Phase 7: Input File Loop
Each input cubin passes through sub_426570 (validate arch) which reads ctx->sm_arch_major (offset 72) and ctx->e_flags (offset 48) to verify architecture compatibility. Input file records are appended to ctx[64] (offset 512).
Phase 9: Merge
merge_elf (sub_45E7D0) is called once per input object:
int err = merge_elf(ctx, input_elf, filename, ...);
During merge, the function:
- Adds symbols to
pos_symbol_array/neg_symbol_array(offsets 344, 352) - Hashes symbol names into
symbol_name_hash(offset 288) - Adds sections to
section_array(offset 360) - Hashes section names into
section_name_hash(offset 296) - Appends relocations to
reloc_list_0/reloc_list_1(offsets 376, 384) - Builds the symbol index mapping tables (offsets 456, 464) for each input
- Populates the callgraph via
sub_4504B0 - Writes CUDA metadata into
tkinfo_buffer/cuinfo_buffer(offsets 108, 140)
Phase 10: Shared Memory Layout
sub_439830 reads the section arrays to identify .nv.shared.* and .nv.global sections, computes overlapping-set analysis, and updates section offsets in ctx->section_array. The section_virtualization_table (offset 472) may be populated here.

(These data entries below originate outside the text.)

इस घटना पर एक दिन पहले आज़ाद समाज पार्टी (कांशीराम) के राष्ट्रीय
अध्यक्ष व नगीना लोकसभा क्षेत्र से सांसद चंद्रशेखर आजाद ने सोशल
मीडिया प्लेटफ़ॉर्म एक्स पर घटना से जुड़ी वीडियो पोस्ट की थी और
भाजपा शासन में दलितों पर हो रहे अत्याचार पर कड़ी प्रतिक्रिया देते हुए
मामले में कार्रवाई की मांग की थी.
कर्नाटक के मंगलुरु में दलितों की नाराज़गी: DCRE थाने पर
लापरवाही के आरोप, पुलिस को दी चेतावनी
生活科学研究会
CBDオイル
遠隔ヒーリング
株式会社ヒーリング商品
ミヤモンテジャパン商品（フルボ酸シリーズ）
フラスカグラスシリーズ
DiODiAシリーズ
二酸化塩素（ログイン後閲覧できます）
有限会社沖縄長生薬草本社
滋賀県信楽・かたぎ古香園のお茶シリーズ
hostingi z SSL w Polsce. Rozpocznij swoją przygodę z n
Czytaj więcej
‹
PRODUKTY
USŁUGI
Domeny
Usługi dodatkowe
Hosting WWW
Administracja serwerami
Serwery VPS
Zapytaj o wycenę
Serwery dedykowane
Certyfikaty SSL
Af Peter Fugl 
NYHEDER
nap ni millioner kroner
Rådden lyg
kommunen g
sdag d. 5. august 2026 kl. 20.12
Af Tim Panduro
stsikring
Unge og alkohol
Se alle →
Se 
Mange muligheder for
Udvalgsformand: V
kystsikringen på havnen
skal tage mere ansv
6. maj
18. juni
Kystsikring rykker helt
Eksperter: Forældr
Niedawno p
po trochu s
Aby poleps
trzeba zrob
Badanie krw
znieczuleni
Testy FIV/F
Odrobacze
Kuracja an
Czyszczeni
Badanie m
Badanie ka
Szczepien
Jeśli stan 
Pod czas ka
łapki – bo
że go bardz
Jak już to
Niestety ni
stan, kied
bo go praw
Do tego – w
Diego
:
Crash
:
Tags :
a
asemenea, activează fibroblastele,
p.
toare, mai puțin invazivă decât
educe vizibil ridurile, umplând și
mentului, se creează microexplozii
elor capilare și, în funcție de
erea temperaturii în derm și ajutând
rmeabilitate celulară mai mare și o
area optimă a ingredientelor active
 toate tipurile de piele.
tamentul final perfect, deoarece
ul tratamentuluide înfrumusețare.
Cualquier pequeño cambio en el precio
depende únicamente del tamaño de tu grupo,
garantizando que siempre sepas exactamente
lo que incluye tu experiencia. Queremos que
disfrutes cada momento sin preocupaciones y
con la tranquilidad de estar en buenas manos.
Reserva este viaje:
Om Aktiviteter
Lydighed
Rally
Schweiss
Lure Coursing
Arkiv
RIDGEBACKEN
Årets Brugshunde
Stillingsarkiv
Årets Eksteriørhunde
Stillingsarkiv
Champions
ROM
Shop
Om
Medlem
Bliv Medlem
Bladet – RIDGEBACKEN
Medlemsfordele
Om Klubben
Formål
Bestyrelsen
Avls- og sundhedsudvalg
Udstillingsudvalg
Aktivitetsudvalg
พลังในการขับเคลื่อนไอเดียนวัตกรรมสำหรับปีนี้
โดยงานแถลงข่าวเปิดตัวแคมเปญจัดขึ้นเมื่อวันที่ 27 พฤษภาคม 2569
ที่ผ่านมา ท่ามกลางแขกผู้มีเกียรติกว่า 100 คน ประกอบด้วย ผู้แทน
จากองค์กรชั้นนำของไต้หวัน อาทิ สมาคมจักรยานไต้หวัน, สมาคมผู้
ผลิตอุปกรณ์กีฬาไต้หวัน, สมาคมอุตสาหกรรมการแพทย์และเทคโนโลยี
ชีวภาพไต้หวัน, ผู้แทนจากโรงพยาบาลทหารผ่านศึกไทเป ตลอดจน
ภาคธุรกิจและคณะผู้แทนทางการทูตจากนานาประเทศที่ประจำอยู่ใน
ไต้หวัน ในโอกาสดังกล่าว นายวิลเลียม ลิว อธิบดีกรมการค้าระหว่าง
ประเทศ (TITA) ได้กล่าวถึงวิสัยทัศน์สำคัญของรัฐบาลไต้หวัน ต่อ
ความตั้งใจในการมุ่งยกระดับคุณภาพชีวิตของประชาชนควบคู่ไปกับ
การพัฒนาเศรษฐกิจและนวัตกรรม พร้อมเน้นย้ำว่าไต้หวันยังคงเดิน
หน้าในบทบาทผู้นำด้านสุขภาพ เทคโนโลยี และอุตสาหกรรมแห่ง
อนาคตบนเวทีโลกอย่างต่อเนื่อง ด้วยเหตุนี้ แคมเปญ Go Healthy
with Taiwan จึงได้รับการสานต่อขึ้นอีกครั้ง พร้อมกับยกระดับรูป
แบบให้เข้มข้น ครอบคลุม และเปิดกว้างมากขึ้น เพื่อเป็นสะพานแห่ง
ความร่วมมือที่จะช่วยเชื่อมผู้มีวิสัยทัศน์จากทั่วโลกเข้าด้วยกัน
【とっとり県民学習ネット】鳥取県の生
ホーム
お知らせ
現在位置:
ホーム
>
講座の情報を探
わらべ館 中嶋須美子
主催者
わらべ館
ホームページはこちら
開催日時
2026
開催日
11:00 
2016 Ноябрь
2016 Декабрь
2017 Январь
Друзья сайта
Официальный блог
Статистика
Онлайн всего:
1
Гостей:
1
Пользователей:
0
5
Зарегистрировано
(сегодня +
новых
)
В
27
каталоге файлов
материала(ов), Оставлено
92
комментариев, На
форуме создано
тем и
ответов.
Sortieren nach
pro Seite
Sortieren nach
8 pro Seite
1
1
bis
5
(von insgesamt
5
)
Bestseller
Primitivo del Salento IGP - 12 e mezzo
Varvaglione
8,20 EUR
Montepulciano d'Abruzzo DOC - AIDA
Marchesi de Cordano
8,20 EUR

Phase 11: Dead Code Elimination
sub_44AD40 traverses the callgraph built during merge, marks reachable symbols, then removes unreachable sections from ctx->section_array and symbols from the symbol arrays. The "reference to deleted symbol" remapping errors can originate from dangling references after this phase.
Phase 12: Layout
sub_465720 and related functions read all sections from ctx->section_array, sort them, compute file offsets and virtual addresses, and store the results back into section records. The section_order_map (offset 368) is built here.
Phase 13: Relocation
sub_469D60 reads relocations from the relocation lists (offsets 376--392), resolves symbol addresses through the mapping tables (offsets 456--464), and applies relocation patches to section data. The arch_vtable at offset 488 provides architecture-specific relocation handlers.
Phase 14: Finalization
sub_445000 performs final relocation application and ELF finalization. It may call sub_444690 to reset the arch state. The function reads nearly every field of the context.
Phase 15: Serialization
sub_45BF00 reads the ELF header template (offsets 0--62), iterates all sections in ctx->section_array, and serializes the complete ELF to a byte buffer. The buffer is then written to disk via sub_45C920 (file) or returned to a caller via sub_45C950 (memory).
Phase 16: Destruction
sub_4475B0 cleans up the context as described in the destruction section above.
Orchestrator: sub_447570
The function at 0x447570 is a thin orchestrator that chains three phases through the context:
void elfw_layout_relocate_finalize(elfw *ctx, bool do_layout, bool do_reloc) {
if (do_layout)
sub_439830(ctx); // shared memory layout
else
sub_438C60(ctx); // alternative layout path
if (do_reloc)
sub_469D60(ctx); // apply relocations
sub_445000(ctx, ...); // finalization
}
This collapses Phases 10, 13, and 14 into a single call when the pipeline mode requires all three in sequence.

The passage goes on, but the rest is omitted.